I’ve had a couple of questions about how to approach task 2 on homework 6, so let me share a little program that has kind of an analogous “memory” (or “history”) property to what we need there.

There is an example in the book of how to get a part-of-speech analyzer to use the history of its choices, but the task there was a little bit different.

Here, really all we want to do is add “previous result” to the set of features that we know about a post, so we want to go through the posts, extract the training features (which are features like “contains(the)” for the words), and add a feature named “prev-class” that holds the previous feature.

Perhaps it is due to idiosyncracies of the kind of programming I usually do, but there is a kind of “idiom” that I use all the time to do this kind of thing, where an element in a list needs to know something about the previous element. So, let me present that to you here, as a kind of conceptual model of how it might be done.

Suppose that we have a list of words like this:

basic_words = ['the', 'cat', 'pounced']

Suppose that for whatever reason, we want to convert this into a list like this:

word_list = [{'start': 't', 'word': 'the', 'prev': 'NONE'},
    {'start': 'c', 'word': 'cat', 'prev': 'the'},
    {'start': 'p', 'word': 'pounced', 'prev': 'cat'}]

This is a list of dictionaries. There is a dictionary for each word. In that dictionary, we have values for ‘start’, ‘word’, and ‘prev’. The value of ‘start’ is the first letter, the value of ‘word’ is the word, and the value of ‘prev’ is the preceding word.

print(word_list[0]['word'])
the
print(word_list[1]['prev'])
the

So what we want to do is define a function that will take a list of words and return a list of of these dictionaries, where one of the things we need to know is what the previous word was.

I would do this as follows:

def words2dicts(words):
    return_list = []   # we are building this list, it starts out empty
    prev_word = "NONE" # at the beginning, there is no previous word, so use "NONE"
    for w in words:
        # build the feature dictionary
        f = {'word': w, 'start': w[0]}
        # add in the previous word too
        f['prev'] = prev_word
        # add this dictionary to our running list of dictionaries
        return_list.append(f)
        # set prev_word to be the word we just processed
        prev_word = w
    # return the list we built
    return return_list

In words2dicts above, I built f, the feature dictionary, in two steps. The first step defined the keys ‘word’ and ‘start’, and the second step added one more, ‘prev’. This could all have been done in one step, but I thought it would be useful to see both ways of adding to the dictionary.

The “idiom” I was referring to before is just the practice of using a variable to remember what we processed the previous time through a loop. So, I set it to something that means “nothing” before we start the loop, and then once we have processed a word w, I set that variable to be the word w we just processed. Then, the next time through the loop, we can use that variable to refer to the word we did the previous time.
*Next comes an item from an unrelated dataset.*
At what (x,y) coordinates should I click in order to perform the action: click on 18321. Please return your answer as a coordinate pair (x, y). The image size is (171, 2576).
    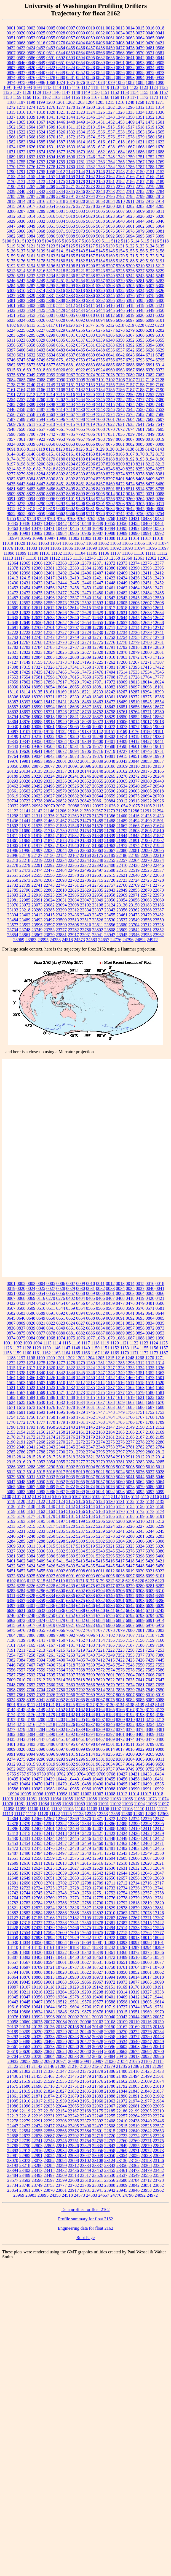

This is probably simpler than precomputing all the tags ahead of time and finding them in a list. The memory is “fleeting” in a way, because we don’t remember in any long-term way what words we have processed (except to the extent that the word itself is recorded in the dictionaries we are adding to the overall list), all we remember is just the immediately preceding word.

print(basic_words)
['the', 'cat', 'pounced']
dictlist = words2dicts(basic_words)
print(dictlist)
[{'word': 'the', 'prev': 'NONE', 'start': 't'}, {'word': 'cat', 'prev': 'the', 'start': 'c'},
{'word': 'pounced', 'prev': 'cat', 'start': 'p'}]
print(dictlist == word_list)
True

Anyway, this example has the basic contours of the function you’d probably want to create for task 2 in the homework. There are other ways to do it, but this one is the one that’s always my first reflex.

One other thing to be careful about, specifically about task 2 and Naive Bayes Classifiers: the structure of the training and test set must be a list of pairs. The pairs are in the form (dictionary1, answer1), and what the classifier is doing is trying to learn what features of the dictionrary correspond to different answers, so that it can look at a new dictionary and guess the answer. So, what you are trying to make in task 2 is a list of that form, and the real problem is essentially how to add “prev-class” as one of the features contained within the dictionary of features in the first position of each of those pairs.